My Debian backup steps:
1. I remove files and packages that I’m sure I don’t want or need (deborphan can help me figure this out. I later learned to use aptitude and apt-cache to help find reverse dependancies)

2. I run “cruft” first on all directories, trying to avoid special devices or removing checks on directories where it seems to stall (not the best way, but the best way available right now). It would also be nice to use the md5 signatures for files to see if I manually changed a file in the file system, I’d of course want to back those up (watching for hacks of course).

3. I remove files that I’m sure I don’t want or need that are indicated to me by cruft. (possibly also removing them from cruft’s report file or files to save from doing step 7)

4. I fix the list of missing files indicated from cruft’s report(s). I also possibly install packages that have files installed, but the package isn’t listed as installed for some reason (not likely to be able to skip step 7 if I do this second part).

5. I look for packages that are not available for download or available in a reliable location (Usually all obsolete packages listed in dselect, sometimes more, some obsolete packages have -src packages that they can be
built from). I then backup these packages using dpkg-repack, or if available, I grab a copy of the proper package (dpkg-repack doesn’t create packages back to the way they were originally. http://archive.debian.org may be useful to find packages that are not in the archive anymore.).

6. I run “dpkg –get-selections>/root/myselections.txt” (this file is important to backup unless you want to go through the list of packages to install again, step 7 should catch this, or you can add it manually if you skip step 7).

7. I re-run “cruft” the same way I ran it for step 2.

8. Go through cruft’s report and remove any information that I don’t want backup (maybe keep a copy of the missing files separate).

9. Create a list of files to backup using cruft’s report as a good guide (remembering to include myselections.txt and any important packages). /etc and all the conf file information under /var/lib/dpkg/info may be good to have (not including unnecessary files would be nice).

The rest of the steps do not allow for incremental backups, and may be modified to allow incremental backups.

10. Append “tar -af backupfile.tar ” in a text file, at the beginning of every line that lists a file to backup except the first one which I do “tar -cf backupfile.tar” (tr may be helpful, but what’s the proper command? I’d prefer to avoid perl, but is it more common than tr? If so what’s the proper perl -e line?). I then make the text file executable and execute it.

11. I ran “bzip2 -9 backupfile.tar”. (p7zip might be one of the best choices for the time of this post)

12. I used xcdroast or cdrecord or something else to burn backupfile.tar to a recoradable cd. Brasero is more commonly used these days and burning to a DVD though USB and hard drives are getting more common. I currently use a porable USB hard drive and network attached storage.

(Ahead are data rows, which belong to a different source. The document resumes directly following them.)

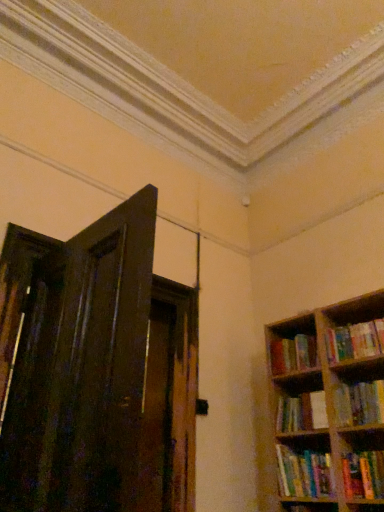 Question: Is dark wood door at left completely or partially inside hardcover book at right, marked as the third book in a bottom-to-top arrangement?

Choices:
 (A) no
 (B) yes

Answer: (A)

Question: Can we say hardcover book at right, marked as the third book in a bottom-to-top arrangement, lies outside dark wood door at left?

Choices:
 (A) yes
 (B) no

Answer: (A)

Question: Does hardcover book at right, marked as the third book in a bottom-to-top arrangement, turn towards dark wood door at left?

Choices:
 (A) yes
 (B) no

Answer: (A)

Question: Considering the relative positions of hardcover book at right, marked as the third book in a bottom-to-top arrangement, and dark wood door at left in the image provided, is hardcover book at right, marked as the third book in a bottom-to-top arrangement, to the right of dark wood door at left from the viewer's perspective?

Choices:
 (A) no
 (B) yes

Answer: (B)

Question: From a real-world perspective, is hardcover book at right, placed as the third book when sorted from top to bottom, beneath dark wood door at left?

Choices:
 (A) yes
 (B) no

Answer: (A)

Question: Considering the relative sizes of hardcover book at right, marked as the third book in a bottom-to-top arrangement, and dark wood door at left in the image provided, is hardcover book at right, marked as the third book in a bottom-to-top arrangement, smaller than dark wood door at left?

Choices:
 (A) yes
 (B) no

Answer: (A)

Question: Can you confirm if multicolored paperbacks at right, the 4th book from the bottom, is thinner than hardcover books at right, which is the 1th book from top to bottom?

Choices:
 (A) no
 (B) yes

Answer: (A)

Question: Is multicolored paperbacks at right, the 4th book from the bottom, aimed at hardcover books at right, which is the 1th book from top to bottom?

Choices:
 (A) no
 (B) yes

Answer: (A)

Question: Is multicolored paperbacks at right, the 4th book from the bottom, bigger than hardcover books at right, the fifth book in the bottom-to-top sequence?

Choices:
 (A) yes
 (B) no

Answer: (A)

Question: From a real-world perspective, does multicolored paperbacks at right, acting as the 2th book starting from the top, stand above hardcover books at right, the fifth book in the bottom-to-top sequence?

Choices:
 (A) no
 (B) yes

Answer: (B)

Question: Is multicolored paperbacks at right, the 4th book from the bottom, positioned with its back to hardcover books at right, which is the 1th book from top to bottom?

Choices:
 (A) yes
 (B) no

Answer: (B)

Question: Is multicolored paperbacks at right, the 4th book from the bottom, beside hardcover books at right, the fifth book in the bottom-to-top sequence?

Choices:
 (A) yes
 (B) no

Answer: (B)

Question: From the image's perspective, is hardcover book at right, placed as the third book when sorted from top to bottom, below hardcover books at right, which is the 1th book from top to bottom?

Choices:
 (A) no
 (B) yes

Answer: (B)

I appreciate the help I’ve gotten so far in generating a program/script to automate these steps (and getting it made into an uploaded package). Help in figuring out a good way to make an incremental backup would be very useful. I think there must be a nice way to do it with tar and freshen, or using the archive bit.

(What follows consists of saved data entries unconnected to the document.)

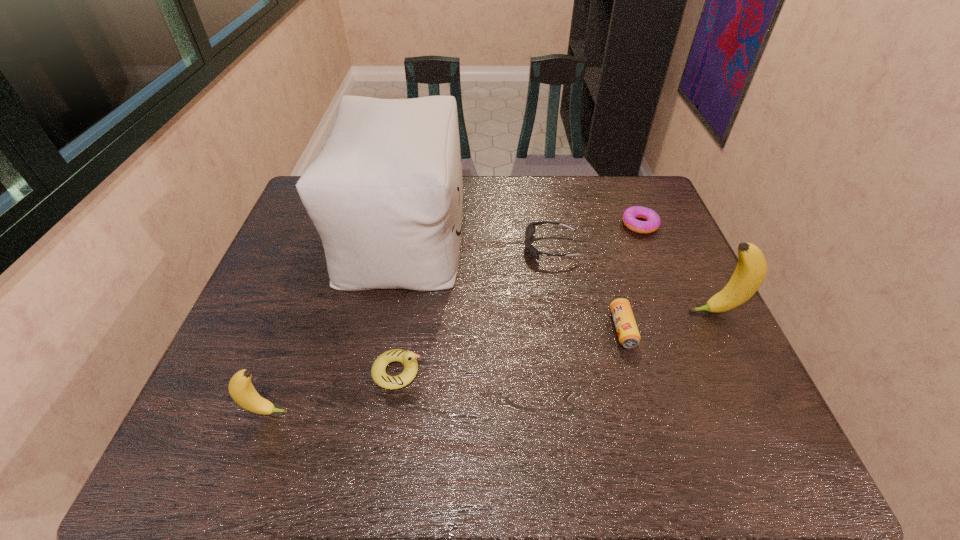 I want to click on vacant space at the far edge, so click(491, 195).

You are a GUI agent. You are given a task and a screenshot of the screen. Output one action in this format:
    pyautogui.click(x=<x>, y=<y>)
    Task: Click on the vacant space at the near edge
    
    Given the screenshot: What is the action you would take?
    pyautogui.click(x=557, y=403)

In the image, there is a desktop. In order to click on vacant space at the left edge in this screenshot , I will do `click(285, 254)`.

In the image, there is a desktop. Find the location of `vacant space at the right edge`. vacant space at the right edge is located at coordinates (x=683, y=293).

Locate an element on the screen. The width and height of the screenshot is (960, 540). free location at the far right corner is located at coordinates (640, 179).

The image size is (960, 540). I want to click on vacant space at the near right corner of the desktop, so click(x=734, y=413).

Where is `vacant area that lies between the beer can and the goggles`? vacant area that lies between the beer can and the goggles is located at coordinates (587, 288).

Find the location of a particular element. The width and height of the screenshot is (960, 540). empty space that is in between the shortest object and the right banana is located at coordinates pos(677,268).

In order to click on free space between the cushion and the right banana in this screenshot , I will do `click(559, 273)`.

Identify the location of vacant region between the duckling and the tallest object. (400, 302).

Some packages get removed and the latest version isn’t publicly archived. I don’t like that unmaintained or any potentially installed packages are removed from the Debian archives. I brought this up with the qa group and was refered to http://snapshot.debian.org and “the morgue” which was on auric but now seems to be at merkel.debian.org:/org/ftp.debian.org/morgue/

I worry that not all packages will have md5 signatures of their files. I remember having a problem with many files not having md5 signatures, or even some packages having incorrect md5 signatures. I think *every* file that comes in a .deb should have an md5 signature that gets installed when the corresponding package gets installed. I wanted this to be a policy must as it’s good for backups, and detecting system corruptions (hacks and modifications that are intentional or malicious or accidental). md5 signatures should take little effort to create and maintain with an archive. This would help with tripwire or aide like setups (usually designed for file system based host intrusion detecion systems also called host IDS’s or HIDS).

Drew Daniels

Resume: http://www.boxheap.net/ddaniels/resume.html

May 25, 2011

Locality of Reference

Filed under: Data Compression,technical — admin @ 11:52 pm

In my studies of Computer Science I learned about the principle of locality which might be better called locality of reference. Two basic kinds of locality are temporal locality (locality in time) and spacial locality (locality in space). The theory basically says that similar things will group together. We see the same principle many places in daily life and other disciplines.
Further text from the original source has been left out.